Fresh salsa, walleye and homemade jellies were a few of the tempting treats participants ate from local sources in the recent Dakotafire Local Food Challenge.
For two weeks in September, participants charted how much food they ate from local sources. A Local Basic challenge required eating only local fruits and vegetables for 30 days. The Local Hardcore participants upped the ante by eating all local foods for 14 days, except a few select items that are not available from nearby sources.
Those who sent in their logs at the end of the two weeks received an “I WENT LOCAL” T-shirt. They also gained surprising insights into their diets and communities.
Homegrown vegetables like corn, zucchini, onions, and tomatoes were common throughout the participants’ food calendars. The autumn harvest season offered many options for soups, salads and side dishes. Local eggs, pork and beef were popular, but certain items were less easy to obtain. Exceptions were allowed and used for foods like raisins, spices, olive oil and rice. James and Edith Jesser maintained the Local Hardcore challenge and tried to avoid as many non-local foods as they could. By the end of the first week, Edith made a note on the log: “James misses oatmeal and is tired of eating local eggs for breakfast.”
Most participants couldn’t help but cheat one day or another, but found appealing new meal ideas along the way.
About 50 people signed up to try the challenge, but only 11 turned in the local food log at the end of the two weeks. Six individuals tried the basic challenge, and five attempted the hardcore challenge.
Susan Balcom of Mandan, N.D., stepped up to the latter. She grows her own fresh vegetables, cans her own goods and eats meat from her own farm, so she assumed that this challenge would be easy. Obstacles arose to prevent eating a truly local diet. Socializing didn’t offer as many opportunities for local food. Going out to football games and eating at relatives’ houses prevented her from fulfilling the challenge completely.
“I can, garden, bake, cook and love to eat food from the farm,” Balcom said. “However, with my job and travel I found that unless I locked myself into my house, I had to make do with what food was available.”
When traveling to a conference for work, the food seemed unappealing compared to her local diet.
“None of the products were local,” she wrote in her food log. “They said they were all too busy to use local tomatoes … we need to develop some light processing methods to counter that mentality,” she suggests.
Her two weeks of eating meals with ingredients like local eggs, home-grown vegetables, and homemade mayonnaise ended on a high note.

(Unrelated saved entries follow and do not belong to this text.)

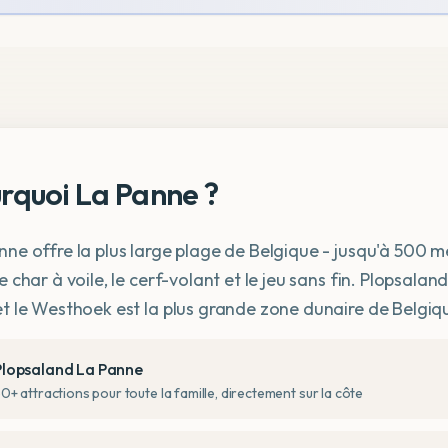
rquoi La Panne ?
nne offre la plus large plage de Belgique - jusqu'à 500 m
e char à voile, le cerf-volant et le jeu sans fin. Plopsala
et le Westhoek est la plus grande zone dunaire de Belgiq
Plopsaland La Panne
0+ attractions pour toute la famille, directement sur la côte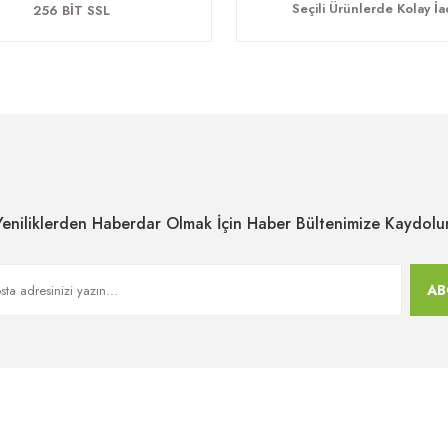
Seçili Ürünlerde Kolay İ
256 BİT SSL
Yeniliklerden Haberdar Olmak İçin Haber Bültenimize Kaydolu
AB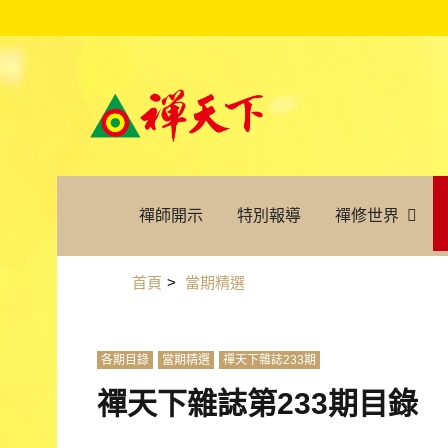
禪師開示
特別報導
禪修世界
首頁
>
當期精選
各期目錄
當期精選
禪天下雜誌233期
禪天下雜誌第233期目錄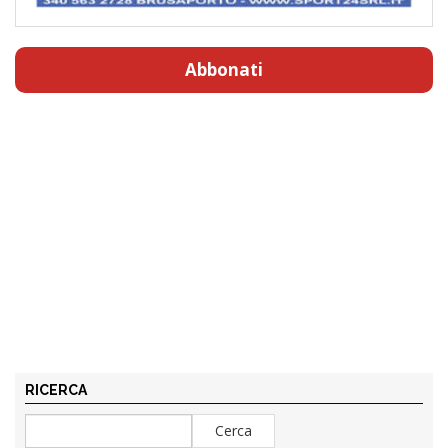
Abbonati
RICERCA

She prepared her own roasted red peppers, sliced tomatoes, homemade bread and served it with cottage cheese. “My husband said that this was the best meal he ever had!” Balcom says she is grateful for that and the opportunity to see how much she eats locally.
In Watertown, S.D., Cassandra Varilek and her family also took on the hardcore food challenge. Feeding her 3-year-old daughter, Brooklynn, offered a challenge in itself.

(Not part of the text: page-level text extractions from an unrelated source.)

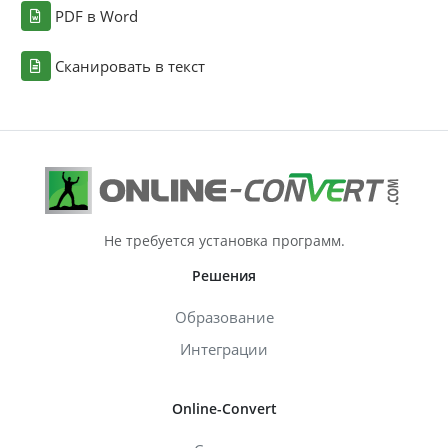
PDF в Word
Сканировать в текст
Не требуется установка программ.
Решения
Образование
Интеграции
Online-Convert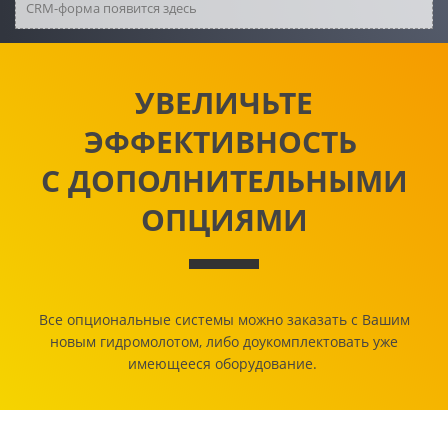
CRM-форма появится здесь
УВЕЛИЧЬТЕ
ЭФФЕКТИВНОСТЬ
С ДОПОЛНИТЕЛЬНЫМИ
ОПЦИЯМИ
Все опциональные системы можно заказать с Вашим
новым гидромолотом, либо доукомплектовать уже
имеющееся оборудование.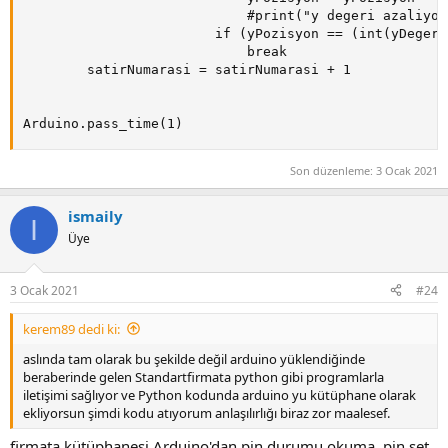
                            #print("y degeri azaliyor"
                        if (yPozisyon == (int(yDegeri
                            break

        satirNumarasi = satirNumarasi + 1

“She was on a cereal kick, and you can’t find local cereal,” Varilek said.
It was also difficult to find foods that are appropriate for a child her age locally.
“I tried to feed her frozen green beans from last year or apples from the neighbors, but fruit is hard to find in South Dakota,” she said. Meat and vegetables were easier to find this time of year with the farmers market and resources from her own garden.
Could the participants continue a diet based in local foods after the event ends?
Varilek says that lately, it seems to be getting easier to eat local, but prepackaged foods that offer convenience, like tomato paste, still have allure for her and many others.
Balcom suggests that this could change if more people took the lessons of the food challenge to heart. To her, it is strange that people living in agrarian states would be “afraid of eating something that hasn’t had the life processed out of it,” she says. “We are living beings and need to eat living food, unprocessed, fresh and local.”
With efforts like the Local Food Challenge, local advocates hope to encourage these habits for whole communities.
“I believe that if we focused on creating food co-ops, food hubs and farmer networks or co-ops to grow more local, we could provide local to area restaurants and other institutions so that eating local when you are on the road or going out for an evening would be much easier,” Balcom said.
Eating local food while eating out was one of her greatest obstacles during the two weeks of the challenge, but she is optimistic that will change when more people will realize the benefits of local eating.
“While this may be a long way into the future, we are setting the ground rules,” she adds. “The more folks that experience the flavor of local, the more the consumers will demand that we reduce the barriers to buying and selling farm products.”
Hamburger Soup By Leanne and Dale Frederickson
1 pound hamburger
1 cup chopped onion
1 cup diced raw potatoes
1 cup sliced carrots
1 cup diced, unpeeled zucchini
1 cup sliced celery
1 quart canned whole tomatoes or 4 cups raw tomatoes
1/4 cup rice
5 cups water
3 or 4 teaspoons salt
1/4 teaspoon pepper
1/4 teaspoon basil
1/4 teaspoon thyme
Brown the meat and onion. Drain. Put in a large kettle. Add all remaining ingredients and bring to a boil. Cover and simmer for 1 hour. Yield 9 cups. Good the next day and the next day, too. If it thickens, add more water.